| This 46 message thread spans 2 pages: < < 46 ( 1  ) || |
|Stopping scrapers from the get-go|
I'm putting a *huge* number of pages of content online. I'm looking to stop the scraping/copying/bots from the outset and I need bandwidth kept to a minimum. I've never done this before, so I'm not quite sure where to start.
Most of the content is on static html pages. My prelim reading suggests that may be problematic (since I'm not putting out the pages programatically).
Can anyone suggest details as to what I should be doing? Here's areas I think:
1) in htaccess, block a list of IP's from spamhaus
2) in htaccess block a large list of IP's from other countries?
3) in htaccess, block a lot of user agents (get the code from WebmasterWorld)?
4) White list Google, Yahoo and MSN in robots.txt
5) block google and the other bots from crawling my images. I think this will block all robots from crawling gif's at any level of my site?
6) Then I think I'd like to block IP's from hosting companies. Is there an easy to use list of those IP's?
7) after that I should do some IP blocking dynamically I think. Like trigger a block if someone is crawling too many pages too fast. But since I'm serving static html, how do I do that? Set up a cron job to run a script every minute that reads the log and takes action? This seems complex and burdensome.
8) Since the content is static, Google and the rest don't need to download the html 8 times a month. Once a year is fine. What's the best way to tell the bots that a page hasn't changed, thus no need to crawl? etags? I think that stuff requires I change the page headers, and that's tough to do with static html pages.
Anything else I missed?
>> rewrite *.html to a php file
OP says this is not an option.
|I ended up with static HTML just because of the way the content was generated. It's way too much work/effort/money to put this into a cms right now. |
John, I think what he's saying is you can force html to be exececuted as a php script (instead of viewed as a static file). That way I can inject php code into the top of the html files, and it'll work just fine.
I suppose I could also just rename everything from .html to .php.
|>> rewrite *.html to a php file |
OP says this is not an option.
also not required, you can prepend a php file to an html file anyway
Known scrapers is easy but if its competitors using commercial software or a professional scraper then best of luck with htaccess. Test with a HTML parser to see how scrapable you are.
Software is setup to take a bit at a time to avoid detection so if you are re-publishing static html with headers etc then why not mess with your templates to break the parser, mix in some partial feeds with your your affilliate IDs in, make it hig effort/low value to scrape, or if its high value content just make it to your advantage to be syndicated.
Not quite clear on how I would implement that stuff aspdaddy, I'm new to this (and I don't have any affiliate stuff at all).
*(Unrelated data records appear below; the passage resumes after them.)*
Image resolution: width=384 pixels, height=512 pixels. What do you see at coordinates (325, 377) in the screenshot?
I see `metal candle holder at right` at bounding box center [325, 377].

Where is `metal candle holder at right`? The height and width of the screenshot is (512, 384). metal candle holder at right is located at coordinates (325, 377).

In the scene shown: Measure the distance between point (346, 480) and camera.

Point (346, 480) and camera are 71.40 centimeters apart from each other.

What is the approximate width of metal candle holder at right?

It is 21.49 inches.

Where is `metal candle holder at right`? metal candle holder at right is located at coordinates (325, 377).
I did remove the crawl duration=5 from robots.txt. After a week Google only had my home page and about page indexed. Granted, part of that's the fact that I have no backlinks, but I'd have thought I'd have more pages indexed.
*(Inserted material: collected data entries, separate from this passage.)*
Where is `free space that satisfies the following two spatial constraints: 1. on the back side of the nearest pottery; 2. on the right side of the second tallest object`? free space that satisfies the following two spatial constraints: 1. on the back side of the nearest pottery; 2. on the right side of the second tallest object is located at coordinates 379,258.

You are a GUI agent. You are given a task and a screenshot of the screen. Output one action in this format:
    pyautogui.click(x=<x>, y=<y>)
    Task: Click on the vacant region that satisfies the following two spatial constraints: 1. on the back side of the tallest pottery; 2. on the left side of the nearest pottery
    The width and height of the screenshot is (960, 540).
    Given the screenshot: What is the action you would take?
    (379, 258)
In any event, I've got about 3-4K pages uploaded. I get another 10K or so uploaded and I'll start going after some backlinks. Then I should be able to publish with impunity.
I run a cron job every 5 min to check the latest log file entries. I export the results to a perl script that then does a lookup on the ip of any infringers. At that point if the infringer is not in my allowed list of bots, they get banned through APF for 4 hours.
This seems to keep the aggressive ones at bay. They get a handful of pages before my script snags them. if they come back 4 hours later they just get a handful more.
Every 4 hours I clear the ip blocks. Less risk of blocking good traffic down the road when an ip gets reassigned. It happens. I've seen it.
>> John, I think what he's saying is you can force
>> html to be exececuted as a php script (instead of
>> viewed as a static file). That way I can inject
>> php code into the top of the html files, and
>> it'll work just fine.
>> I suppose I could also just rename everything from .html to .php.
Perhaps an academic point if you've already launched content and begun linkbuilding, but there is a tried-and-true method of creating a mini-CMS on the fly to serve static content and enforce access restrictions.
In a nutshell:
1- store the content outside the docroot, e.g. /home/httpd/static/
2- write a php script called "widgets" (no extension)
3- publish content URLs like example.com/widgets/1, example.com/widgets/2, etc
The "widgets" script enforces access rules, and if it determines the client should see the requested file, imports /home/httpd/static/1 or /home/httpd/static/2 or whatever is requested.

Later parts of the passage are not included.